Top of Information

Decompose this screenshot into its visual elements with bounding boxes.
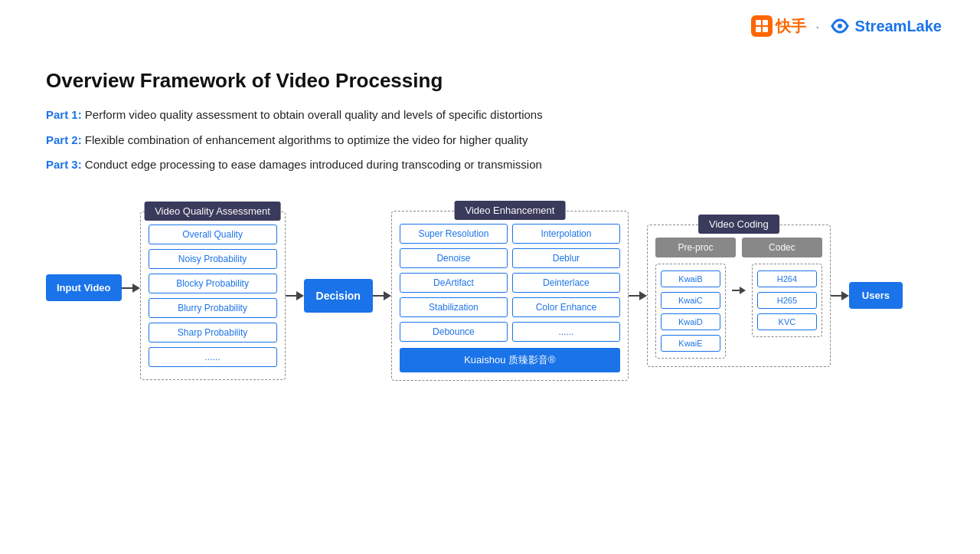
coding-left-col: KwaiB KwaiC KwaiD KwaiE xyxy=(655,264,726,359)
decision-box: Decision xyxy=(304,279,373,313)
enhance-item-9: ...... xyxy=(512,322,620,342)
kwai-d: KwaiD xyxy=(661,313,720,330)
enhance-item-0: Super Resolution xyxy=(400,224,508,244)
arrow-2 xyxy=(286,291,304,300)
svg-rect-1 xyxy=(763,20,768,25)
kuaishou-icon xyxy=(751,15,773,37)
enhance-footer: Kuaishou 质臻影音® xyxy=(400,348,620,372)
svg-point-4 xyxy=(838,24,842,28)
enhance-item-2: Denoise xyxy=(400,248,508,268)
part-3-text: Conduct edge processing to ease damages … xyxy=(82,158,542,171)
h264: H264 xyxy=(757,270,817,287)
vqa-item-5: ...... xyxy=(149,347,277,367)
input-video-box: Input Video xyxy=(46,274,122,301)
vqa-item-4: Sharp Probability xyxy=(149,323,277,343)
kwai-e: KwaiE xyxy=(661,335,720,352)
kvc: KVC xyxy=(757,313,817,330)
svg-rect-0 xyxy=(756,20,761,25)
coding-bottom: KwaiB KwaiC KwaiD KwaiE H264 H265 KVC xyxy=(655,264,822,359)
enhancement-header: Video Enhancement xyxy=(454,201,565,220)
vqa-header: Video Quality Assessment xyxy=(144,202,281,221)
arrow-3 xyxy=(373,291,391,300)
coding-inner-arrow xyxy=(732,264,746,294)
enhance-item-4: DeArtifact xyxy=(400,273,508,293)
pre-proc-label: Pre-proc xyxy=(655,238,736,257)
coding-header: Video Coding xyxy=(698,215,779,234)
users-box: Users xyxy=(849,282,903,309)
vqa-item-0: Overall Quality xyxy=(149,225,277,244)
streamlake-icon xyxy=(829,15,851,37)
arrow-5 xyxy=(831,291,849,300)
parts-section: Part 1: Perform video quality assessment… xyxy=(46,107,934,174)
coding-right-col: H264 H265 KVC xyxy=(752,264,822,337)
enhance-item-6: Stabilization xyxy=(400,297,508,317)
enhancement-section: Video Enhancement Super Resolution Inter… xyxy=(391,211,629,381)
enhance-item-7: Color Enhance xyxy=(512,297,620,317)
kwai-b: KwaiB xyxy=(661,270,720,287)
part-1-line: Part 1: Perform video quality assessment… xyxy=(46,107,934,124)
coding-top-row: Pre-proc Codec xyxy=(655,238,822,257)
part-1-text: Perform video quality assessment to obta… xyxy=(82,108,543,121)
part-3-line: Part 3: Conduct edge processing to ease … xyxy=(46,156,934,174)
enhance-item-3: Deblur xyxy=(512,248,620,268)
coding-section: Video Coding Pre-proc Codec KwaiB KwaiC … xyxy=(647,225,831,367)
enhance-item-5: Deinterlace xyxy=(512,273,620,293)
part-3-label: Part 3: xyxy=(46,158,82,171)
enhance-item-8: Debounce xyxy=(400,322,508,342)
codec-label: Codec xyxy=(742,238,822,257)
svg-rect-2 xyxy=(756,27,761,32)
streamlake-text: StreamLake xyxy=(855,18,942,35)
part-2-text: Flexible combination of enhancement algo… xyxy=(82,133,528,146)
part-2-label: Part 2: xyxy=(46,133,82,146)
arrow-1 xyxy=(122,284,140,293)
diagram: Input Video Video Quality Assessment Ove… xyxy=(46,195,934,381)
enhance-grid: Super Resolution Interpolation Denoise D… xyxy=(400,224,620,342)
arrow-4 xyxy=(629,291,647,300)
vqa-item-3: Blurry Probability xyxy=(149,298,277,318)
vqa-item-2: Blocky Probability xyxy=(149,274,277,293)
page: 快手 · StreamLake Overview Framework of Vi… xyxy=(0,0,980,554)
kuaishou-logo: 快手 xyxy=(751,15,806,37)
svg-rect-3 xyxy=(763,27,768,32)
part-1-label: Part 1: xyxy=(46,108,82,121)
kwai-c: KwaiC xyxy=(661,292,720,309)
kuaishou-text: 快手 xyxy=(776,16,806,37)
logo-divider: · xyxy=(815,18,820,35)
part-2-line: Part 2: Flexible combination of enhancem… xyxy=(46,132,934,149)
vqa-section: Video Quality Assessment Overall Quality… xyxy=(140,211,286,380)
h265: H265 xyxy=(757,292,817,309)
page-title: Overview Framework of Video Processing xyxy=(46,69,934,93)
logo-area: 快手 · StreamLake xyxy=(751,15,942,37)
streamlake-logo: StreamLake xyxy=(829,15,942,37)
vqa-item-1: Noisy Probability xyxy=(149,249,277,269)
enhance-item-1: Interpolation xyxy=(512,224,620,244)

Bottom of Information

◆ **Exercise description**:
Exactly as written, reproduce all of the entries while dropping the pictures.

◆ **Output of the exercise**:
Decompose this screenshot into its visual elements with bounding boxes.
coding-left-col: KwaiB KwaiC KwaiD KwaiE xyxy=(655,264,726,359)
decision-box: Decision xyxy=(304,279,373,313)
enhance-item-9: ...... xyxy=(512,322,620,342)
kwai-d: KwaiD xyxy=(661,313,720,330)
enhance-item-0: Super Resolution xyxy=(400,224,508,244)
arrow-2 xyxy=(286,291,304,300)
svg-rect-1 xyxy=(763,20,768,25)
kuaishou-icon xyxy=(751,15,773,37)
enhance-footer: Kuaishou 质臻影音® xyxy=(400,348,620,372)
svg-point-4 xyxy=(838,24,842,28)
enhance-item-2: Denoise xyxy=(400,248,508,268)
part-3-text: Conduct edge processing to ease damages … xyxy=(82,158,542,171)
h264: H264 xyxy=(757,270,817,287)
vqa-item-5: ...... xyxy=(149,347,277,367)
input-video-box: Input Video xyxy=(46,274,122,301)
vqa-item-4: Sharp Probability xyxy=(149,323,277,343)
kwai-e: KwaiE xyxy=(661,335,720,352)
kvc: KVC xyxy=(757,313,817,330)
svg-rect-0 xyxy=(756,20,761,25)
coding-bottom: KwaiB KwaiC KwaiD KwaiE H264 H265 KVC xyxy=(655,264,822,359)
enhancement-header: Video Enhancement xyxy=(454,201,565,220)
vqa-header: Video Quality Assessment xyxy=(144,202,281,221)
arrow-3 xyxy=(373,291,391,300)
coding-inner-arrow xyxy=(732,264,746,294)
enhance-item-4: DeArtifact xyxy=(400,273,508,293)
pre-proc-label: Pre-proc xyxy=(655,238,736,257)
coding-header: Video Coding xyxy=(698,215,779,234)
users-box: Users xyxy=(849,282,903,309)
vqa-item-0: Overall Quality xyxy=(149,225,277,244)
streamlake-icon xyxy=(829,15,851,37)
arrow-5 xyxy=(831,291,849,300)
parts-section: Part 1: Perform video quality assessment… xyxy=(46,107,934,174)
coding-right-col: H264 H265 KVC xyxy=(752,264,822,337)
enhance-item-6: Stabilization xyxy=(400,297,508,317)
enhancement-section: Video Enhancement Super Resolution Inter… xyxy=(391,211,629,381)
enhance-item-7: Color Enhance xyxy=(512,297,620,317)
kwai-b: KwaiB xyxy=(661,270,720,287)
part-1-line: Part 1: Perform video quality assessment… xyxy=(46,107,934,124)
coding-top-row: Pre-proc Codec xyxy=(655,238,822,257)
part-1-text: Perform video quality assessment to obta… xyxy=(82,108,543,121)
part-3-line: Part 3: Conduct edge processing to ease … xyxy=(46,156,934,174)
enhance-item-3: Deblur xyxy=(512,248,620,268)
coding-section: Video Coding Pre-proc Codec KwaiB KwaiC … xyxy=(647,225,831,367)
enhance-item-5: Deinterlace xyxy=(512,273,620,293)
part-3-label: Part 3: xyxy=(46,158,82,171)
enhance-item-8: Debounce xyxy=(400,322,508,342)
codec-label: Codec xyxy=(742,238,822,257)
svg-rect-2 xyxy=(756,27,761,32)
streamlake-text: StreamLake xyxy=(855,18,942,35)
part-2-text: Flexible combination of enhancement algo… xyxy=(82,133,528,146)
part-2-label: Part 2: xyxy=(46,133,82,146)
arrow-1 xyxy=(122,284,140,293)
diagram: Input Video Video Quality Assessment Ove… xyxy=(46,195,934,381)
enhance-grid: Super Resolution Interpolation Denoise D… xyxy=(400,224,620,342)
arrow-4 xyxy=(629,291,647,300)
vqa-item-3: Blurry Probability xyxy=(149,298,277,318)
vqa-item-2: Blocky Probability xyxy=(149,274,277,293)
page: 快手 · StreamLake Overview Framework of Vi… xyxy=(0,0,980,554)
kuaishou-logo: 快手 xyxy=(751,15,806,37)
svg-rect-3 xyxy=(763,27,768,32)
part-1-label: Part 1: xyxy=(46,108,82,121)
kwai-c: KwaiC xyxy=(661,292,720,309)
kuaishou-text: 快手 xyxy=(776,16,806,37)
logo-divider: · xyxy=(815,18,820,35)
part-2-line: Part 2: Flexible combination of enhancem… xyxy=(46,132,934,149)
vqa-section: Video Quality Assessment Overall Quality… xyxy=(140,211,286,380)
h265: H265 xyxy=(757,292,817,309)
page-title: Overview Framework of Video Processing xyxy=(46,69,934,93)
logo-area: 快手 · StreamLake xyxy=(751,15,942,37)
streamlake-logo: StreamLake xyxy=(829,15,942,37)
vqa-item-1: Noisy Probability xyxy=(149,249,277,269)
enhance-item-1: Interpolation xyxy=(512,224,620,244)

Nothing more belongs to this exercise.